Jewish Journal

Celle, Germany: from fachwerk synagogue to the disappeared concentration camp

by Klaudia Klimek

September 15, 2012 | 7:20 am

Being inspired by the synagogue notes of my colleague Pavel Pustelnik, I feel obliged to add this story to the beautiful collection.

Celle makes you fall in love with Germany. Seems like there was no war in the town - over 400 beautiful fachwerk houses form a truly medieval city center; what surrounds it mostly comes from the pre-war times as well. It’s a true candy town from the old German fairy tales. So is the oldest remaining synagogue in Germany. As synagogues should not necessarily stand out from the town’s landscape, the temple in Celle is just another medieval fachwerk house from the outside. And just a normal European synagogue from inside - two pictures are hard to match. The synagogue is rarely used, but hosts a decent Jewish museum with a number of permanent and temporary exhibitions. The museum banner is the only thing to help one identify the building from the narrow street. Indeed, the town belongs to the different world, where the synagogues are carefully turned to freshly renovated museums, and as for the Jews - maybe they just all returned to Israel, being deeply attached to the wonderful town of Celle and tight connection to their historic motherland?

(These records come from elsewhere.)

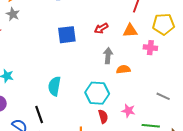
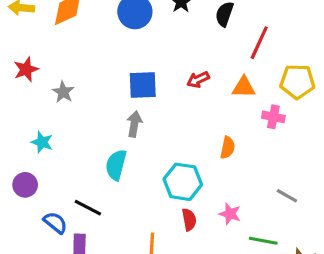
gray star: (13, 14) -> (63, 92), moved
gray arrow: (108, 56) -> (134, 124), moved
orange semicircle: (123, 69) -> (228, 148), turned 104
black line: (39, 114) -> (88, 208), turned -48

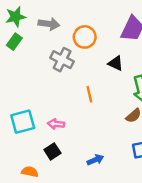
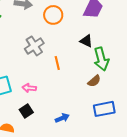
gray cross: (62, 60) -> (34, 46), moved, turned 30
black triangle: (116, 63) -> (86, 41), moved

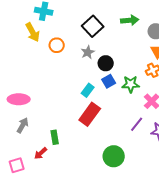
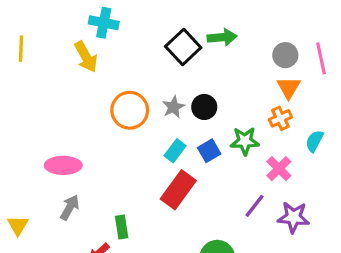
green arrow: (130, 20) -> (222, 37), moved
orange circle: (57, 45) -> (130, 110), moved, size x1.5
gray star: (88, 52) -> (173, 107), moved
blue square: (109, 81) -> (209, 151), moved

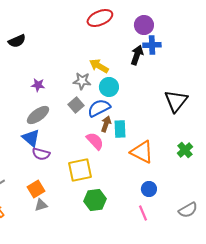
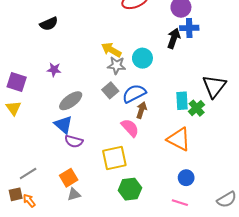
yellow arrow: (99, 66) -> (111, 50), moved
purple star: (38, 85) -> (54, 70), moved
cyan circle: (109, 87) -> (142, 58), moved
cyan rectangle: (120, 129) -> (182, 101), moved
green cross: (185, 150) -> (197, 108), moved
pink line: (143, 213) -> (180, 203), turned -49

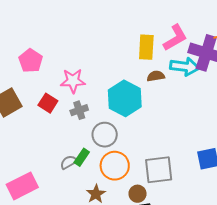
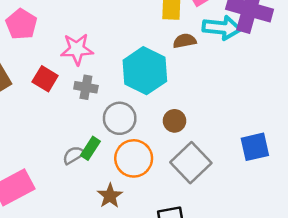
gray cross: (79, 110) -> (86, 87), turned 30
gray square: (159, 170) -> (191, 163), turned -36
brown circle: (138, 194) -> (174, 121), moved

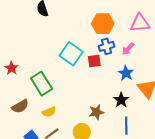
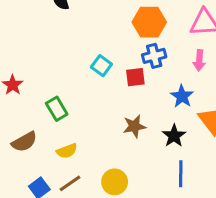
pink arrow: (128, 49) -> (199, 60), moved, turned -40
cyan square: (71, 54) -> (101, 66), size x0.6
green rectangle: (42, 84) -> (57, 109), size x0.7
brown star: (96, 112) -> (134, 126), moved

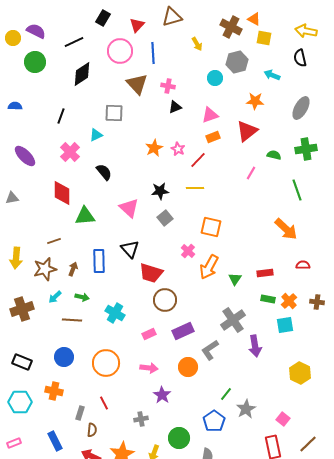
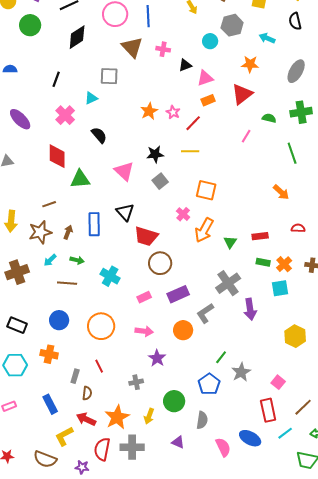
black triangle: (175, 107) -> (185, 65), moved
orange arrow: (286, 229) -> (281, 192), size x0.7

Bergen Belsen concentration camp located just 30 minutes drive from Cellle was aimed to ruin this lollipop fantasy. A bus took me through the sunny meadows of the German region of Lower Saxony right to the gloomy walls of the concentration camp memorial. But the fairy tale could not end there. The concentration camp has disappeared. There was nothing in the old forest, except for the documentation center built some ten years ago. Nothing has remained. Walk through this forest and you won’t find a single brick remained from the murder machine. Nothing at all, but the opened doors of the memorial.